• [Assignment] Repeat every record below exactly, leaving out the pictures.

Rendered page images
= Beginning of Section =

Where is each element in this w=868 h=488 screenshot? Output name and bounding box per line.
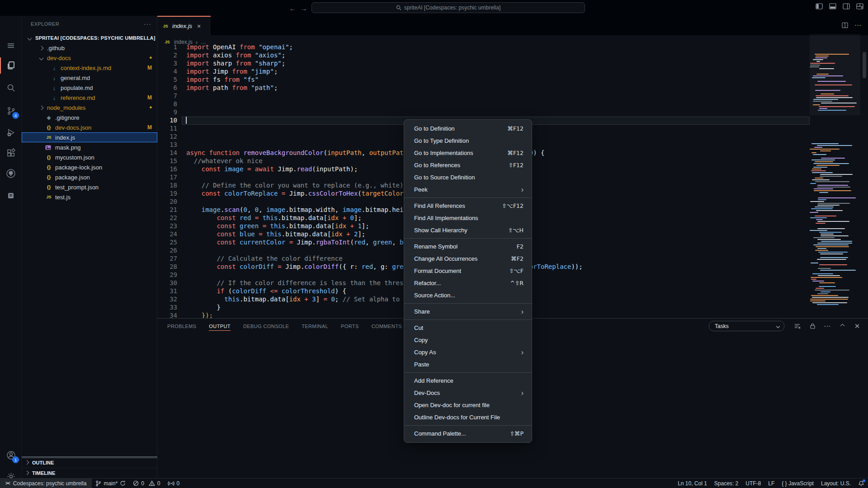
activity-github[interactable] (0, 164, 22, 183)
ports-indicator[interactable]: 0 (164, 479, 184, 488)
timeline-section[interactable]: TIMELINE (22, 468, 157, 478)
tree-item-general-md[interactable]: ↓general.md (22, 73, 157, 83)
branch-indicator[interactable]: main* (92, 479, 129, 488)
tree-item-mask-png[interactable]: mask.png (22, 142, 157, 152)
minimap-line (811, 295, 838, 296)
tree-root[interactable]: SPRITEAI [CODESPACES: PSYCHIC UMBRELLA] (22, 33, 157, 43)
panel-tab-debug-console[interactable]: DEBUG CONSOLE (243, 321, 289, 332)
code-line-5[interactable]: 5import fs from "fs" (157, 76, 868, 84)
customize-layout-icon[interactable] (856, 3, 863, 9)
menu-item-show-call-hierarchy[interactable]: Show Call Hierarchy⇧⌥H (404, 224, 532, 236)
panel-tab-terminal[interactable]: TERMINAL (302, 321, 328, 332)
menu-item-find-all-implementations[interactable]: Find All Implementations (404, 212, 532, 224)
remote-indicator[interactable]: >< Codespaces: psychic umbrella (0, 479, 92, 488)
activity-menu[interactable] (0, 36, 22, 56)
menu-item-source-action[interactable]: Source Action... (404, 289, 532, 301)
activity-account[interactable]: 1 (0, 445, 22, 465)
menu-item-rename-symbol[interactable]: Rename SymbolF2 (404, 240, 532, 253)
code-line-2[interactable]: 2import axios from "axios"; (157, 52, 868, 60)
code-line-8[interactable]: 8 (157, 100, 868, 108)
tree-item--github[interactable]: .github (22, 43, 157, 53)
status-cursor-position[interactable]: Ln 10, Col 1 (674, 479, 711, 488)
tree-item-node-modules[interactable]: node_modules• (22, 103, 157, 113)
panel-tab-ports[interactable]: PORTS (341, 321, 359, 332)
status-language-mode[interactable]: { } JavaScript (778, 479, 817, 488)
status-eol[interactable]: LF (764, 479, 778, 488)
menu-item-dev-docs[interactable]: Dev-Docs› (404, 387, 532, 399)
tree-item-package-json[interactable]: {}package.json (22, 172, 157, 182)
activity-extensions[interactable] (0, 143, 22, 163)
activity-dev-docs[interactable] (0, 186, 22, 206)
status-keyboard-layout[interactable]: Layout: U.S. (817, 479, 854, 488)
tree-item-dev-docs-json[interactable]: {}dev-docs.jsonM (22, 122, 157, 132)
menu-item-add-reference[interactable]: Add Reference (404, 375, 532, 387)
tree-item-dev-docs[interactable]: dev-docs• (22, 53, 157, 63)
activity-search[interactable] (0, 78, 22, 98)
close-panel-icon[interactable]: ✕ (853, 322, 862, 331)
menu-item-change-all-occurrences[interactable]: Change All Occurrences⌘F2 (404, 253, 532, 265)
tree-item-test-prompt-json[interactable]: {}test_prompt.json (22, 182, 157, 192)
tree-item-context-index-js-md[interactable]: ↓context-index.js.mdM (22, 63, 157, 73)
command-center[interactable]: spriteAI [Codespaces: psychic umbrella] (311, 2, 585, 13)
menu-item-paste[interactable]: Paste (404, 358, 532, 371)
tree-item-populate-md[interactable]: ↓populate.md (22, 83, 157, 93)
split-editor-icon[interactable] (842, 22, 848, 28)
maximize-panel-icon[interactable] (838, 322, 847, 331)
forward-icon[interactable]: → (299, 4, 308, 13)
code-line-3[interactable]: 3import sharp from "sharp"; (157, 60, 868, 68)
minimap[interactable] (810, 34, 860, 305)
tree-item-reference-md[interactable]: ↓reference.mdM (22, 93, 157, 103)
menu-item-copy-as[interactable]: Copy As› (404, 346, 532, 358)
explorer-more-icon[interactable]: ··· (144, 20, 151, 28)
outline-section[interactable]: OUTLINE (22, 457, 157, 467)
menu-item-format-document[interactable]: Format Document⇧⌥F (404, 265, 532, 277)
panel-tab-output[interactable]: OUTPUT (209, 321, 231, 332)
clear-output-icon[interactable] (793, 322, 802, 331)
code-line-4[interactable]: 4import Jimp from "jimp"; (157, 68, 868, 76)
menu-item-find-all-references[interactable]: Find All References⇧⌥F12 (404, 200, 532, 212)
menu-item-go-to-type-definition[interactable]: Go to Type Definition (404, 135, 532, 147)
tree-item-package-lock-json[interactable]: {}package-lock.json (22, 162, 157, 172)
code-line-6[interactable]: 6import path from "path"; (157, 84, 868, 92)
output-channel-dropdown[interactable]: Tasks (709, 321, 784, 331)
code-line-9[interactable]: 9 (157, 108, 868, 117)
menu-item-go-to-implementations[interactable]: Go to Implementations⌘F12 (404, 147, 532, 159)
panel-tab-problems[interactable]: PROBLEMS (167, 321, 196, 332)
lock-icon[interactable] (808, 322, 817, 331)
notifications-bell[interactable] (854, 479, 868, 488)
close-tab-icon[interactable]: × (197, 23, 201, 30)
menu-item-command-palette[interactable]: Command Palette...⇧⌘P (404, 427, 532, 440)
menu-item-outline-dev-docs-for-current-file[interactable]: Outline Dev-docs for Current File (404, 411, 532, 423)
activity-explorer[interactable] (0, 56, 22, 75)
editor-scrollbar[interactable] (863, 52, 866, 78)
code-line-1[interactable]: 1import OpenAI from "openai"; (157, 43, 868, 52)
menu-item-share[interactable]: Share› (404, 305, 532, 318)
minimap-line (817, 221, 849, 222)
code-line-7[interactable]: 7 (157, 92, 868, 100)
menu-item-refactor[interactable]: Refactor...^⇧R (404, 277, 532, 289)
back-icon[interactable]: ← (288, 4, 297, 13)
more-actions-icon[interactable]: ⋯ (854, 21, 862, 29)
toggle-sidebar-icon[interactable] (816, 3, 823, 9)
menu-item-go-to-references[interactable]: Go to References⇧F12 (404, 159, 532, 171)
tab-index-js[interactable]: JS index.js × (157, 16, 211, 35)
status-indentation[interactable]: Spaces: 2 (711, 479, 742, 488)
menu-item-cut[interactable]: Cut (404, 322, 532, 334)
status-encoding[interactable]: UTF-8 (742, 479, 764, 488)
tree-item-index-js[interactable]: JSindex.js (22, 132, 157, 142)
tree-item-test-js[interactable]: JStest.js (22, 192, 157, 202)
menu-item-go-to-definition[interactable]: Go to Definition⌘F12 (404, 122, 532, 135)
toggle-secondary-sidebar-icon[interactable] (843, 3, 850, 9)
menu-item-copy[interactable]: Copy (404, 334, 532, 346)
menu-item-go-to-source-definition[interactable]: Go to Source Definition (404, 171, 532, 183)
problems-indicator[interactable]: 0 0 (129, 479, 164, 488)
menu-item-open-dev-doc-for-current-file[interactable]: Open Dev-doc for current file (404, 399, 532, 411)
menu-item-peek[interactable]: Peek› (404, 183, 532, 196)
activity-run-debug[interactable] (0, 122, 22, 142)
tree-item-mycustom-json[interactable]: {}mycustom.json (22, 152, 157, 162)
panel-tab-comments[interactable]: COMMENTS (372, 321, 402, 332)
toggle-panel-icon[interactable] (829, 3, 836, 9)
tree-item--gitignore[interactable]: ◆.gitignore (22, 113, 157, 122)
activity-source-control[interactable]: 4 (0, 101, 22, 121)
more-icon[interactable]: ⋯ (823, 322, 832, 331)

= End of Section =

• [Task solution]
Where is each element in this w=868 h=488 screenshot? Output name and bounding box per line.
activity-github[interactable] (0, 164, 22, 183)
ports-indicator[interactable]: 0 (164, 479, 184, 488)
timeline-section[interactable]: TIMELINE (22, 468, 157, 478)
tree-item-general-md[interactable]: ↓general.md (22, 73, 157, 83)
branch-indicator[interactable]: main* (92, 479, 129, 488)
tree-item-mask-png[interactable]: mask.png (22, 142, 157, 152)
minimap-line (811, 295, 838, 296)
tree-root[interactable]: SPRITEAI [CODESPACES: PSYCHIC UMBRELLA] (22, 33, 157, 43)
panel-tab-debug-console[interactable]: DEBUG CONSOLE (243, 321, 289, 332)
code-line-5[interactable]: 5import fs from "fs" (157, 76, 868, 84)
customize-layout-icon[interactable] (856, 3, 863, 9)
menu-item-show-call-hierarchy[interactable]: Show Call Hierarchy⇧⌥H (404, 224, 532, 236)
panel-tab-terminal[interactable]: TERMINAL (302, 321, 328, 332)
menu-item-find-all-implementations[interactable]: Find All Implementations (404, 212, 532, 224)
remote-indicator[interactable]: >< Codespaces: psychic umbrella (0, 479, 92, 488)
activity-menu[interactable] (0, 36, 22, 56)
menu-item-source-action[interactable]: Source Action... (404, 289, 532, 301)
activity-account[interactable]: 1 (0, 445, 22, 465)
menu-item-rename-symbol[interactable]: Rename SymbolF2 (404, 240, 532, 253)
code-line-2[interactable]: 2import axios from "axios"; (157, 52, 868, 60)
code-line-8[interactable]: 8 (157, 100, 868, 108)
tree-item--github[interactable]: .github (22, 43, 157, 53)
status-cursor-position[interactable]: Ln 10, Col 1 (674, 479, 711, 488)
tree-item-node-modules[interactable]: node_modules• (22, 103, 157, 113)
panel-tab-ports[interactable]: PORTS (341, 321, 359, 332)
status-language-mode[interactable]: { } JavaScript (778, 479, 817, 488)
status-eol[interactable]: LF (764, 479, 778, 488)
menu-item-dev-docs[interactable]: Dev-Docs› (404, 387, 532, 399)
tree-item-package-json[interactable]: {}package.json (22, 172, 157, 182)
activity-extensions[interactable] (0, 143, 22, 163)
activity-dev-docs[interactable] (0, 186, 22, 206)
status-keyboard-layout[interactable]: Layout: U.S. (817, 479, 854, 488)
tree-item-dev-docs-json[interactable]: {}dev-docs.jsonM (22, 122, 157, 132)
menu-item-add-reference[interactable]: Add Reference (404, 375, 532, 387)
tree-item-dev-docs[interactable]: dev-docs• (22, 53, 157, 63)
activity-search[interactable] (0, 78, 22, 98)
close-panel-icon[interactable]: ✕ (853, 322, 862, 331)
menu-item-change-all-occurrences[interactable]: Change All Occurrences⌘F2 (404, 253, 532, 265)
tree-item-test-prompt-json[interactable]: {}test_prompt.json (22, 182, 157, 192)
tree-item-context-index-js-md[interactable]: ↓context-index.js.mdM (22, 63, 157, 73)
command-center[interactable]: spriteAI [Codespaces: psychic umbrella] (311, 2, 585, 13)
menu-item-paste[interactable]: Paste (404, 358, 532, 371)
tree-item-populate-md[interactable]: ↓populate.md (22, 83, 157, 93)
split-editor-icon[interactable] (842, 22, 848, 28)
maximize-panel-icon[interactable] (838, 322, 847, 331)
forward-icon[interactable]: → (299, 4, 308, 13)
code-line-3[interactable]: 3import sharp from "sharp"; (157, 60, 868, 68)
minimap[interactable] (810, 34, 860, 305)
tree-item-reference-md[interactable]: ↓reference.mdM (22, 93, 157, 103)
menu-item-copy-as[interactable]: Copy As› (404, 346, 532, 358)
explorer-more-icon[interactable]: ··· (144, 20, 151, 28)
outline-section[interactable]: OUTLINE (22, 457, 157, 467)
menu-item-format-document[interactable]: Format Document⇧⌥F (404, 265, 532, 277)
panel-tab-output[interactable]: OUTPUT (209, 321, 231, 332)
clear-output-icon[interactable] (793, 322, 802, 331)
code-line-4[interactable]: 4import Jimp from "jimp"; (157, 68, 868, 76)
menu-item-find-all-references[interactable]: Find All References⇧⌥F12 (404, 200, 532, 212)
menu-item-go-to-type-definition[interactable]: Go to Type Definition (404, 135, 532, 147)
tree-item-package-lock-json[interactable]: {}package-lock.json (22, 162, 157, 172)
code-line-6[interactable]: 6import path from "path"; (157, 84, 868, 92)
output-channel-dropdown[interactable]: Tasks (709, 321, 784, 331)
code-line-9[interactable]: 9 (157, 108, 868, 117)
menu-item-go-to-implementations[interactable]: Go to Implementations⌘F12 (404, 147, 532, 159)
panel-tab-problems[interactable]: PROBLEMS (167, 321, 196, 332)
lock-icon[interactable] (808, 322, 817, 331)
notifications-bell[interactable] (854, 479, 868, 488)
close-tab-icon[interactable]: × (197, 23, 201, 30)
menu-item-command-palette[interactable]: Command Palette...⇧⌘P (404, 427, 532, 440)
menu-item-outline-dev-docs-for-current-file[interactable]: Outline Dev-docs for Current File (404, 411, 532, 423)
activity-explorer[interactable] (0, 56, 22, 75)
editor-scrollbar[interactable] (863, 52, 866, 78)
code-line-1[interactable]: 1import OpenAI from "openai"; (157, 43, 868, 52)
menu-item-share[interactable]: Share› (404, 305, 532, 318)
minimap-line (817, 221, 849, 222)
code-line-7[interactable]: 7 (157, 92, 868, 100)
menu-item-refactor[interactable]: Refactor...^⇧R (404, 277, 532, 289)
back-icon[interactable]: ← (288, 4, 297, 13)
more-actions-icon[interactable]: ⋯ (854, 21, 862, 29)
toggle-sidebar-icon[interactable] (816, 3, 823, 9)
menu-item-go-to-references[interactable]: Go to References⇧F12 (404, 159, 532, 171)
tab-index-js[interactable]: JS index.js × (157, 16, 211, 35)
status-indentation[interactable]: Spaces: 2 (711, 479, 742, 488)
menu-item-cut[interactable]: Cut (404, 322, 532, 334)
status-encoding[interactable]: UTF-8 (742, 479, 764, 488)
tree-item-index-js[interactable]: JSindex.js (22, 132, 157, 142)
tree-item-test-js[interactable]: JStest.js (22, 192, 157, 202)
menu-item-go-to-definition[interactable]: Go to Definition⌘F12 (404, 122, 532, 135)
toggle-secondary-sidebar-icon[interactable] (843, 3, 850, 9)
menu-item-copy[interactable]: Copy (404, 334, 532, 346)
menu-item-go-to-source-definition[interactable]: Go to Source Definition (404, 171, 532, 183)
problems-indicator[interactable]: 0 0 (129, 479, 164, 488)
menu-item-open-dev-doc-for-current-file[interactable]: Open Dev-doc for current file (404, 399, 532, 411)
menu-item-peek[interactable]: Peek› (404, 183, 532, 196)
activity-run-debug[interactable] (0, 122, 22, 142)
tree-item-mycustom-json[interactable]: {}mycustom.json (22, 152, 157, 162)
panel-tab-comments[interactable]: COMMENTS (372, 321, 402, 332)
toggle-panel-icon[interactable] (829, 3, 836, 9)
tree-item--gitignore[interactable]: ◆.gitignore (22, 113, 157, 122)
activity-source-control[interactable]: 4 (0, 101, 22, 121)
more-icon[interactable]: ⋯ (823, 322, 832, 331)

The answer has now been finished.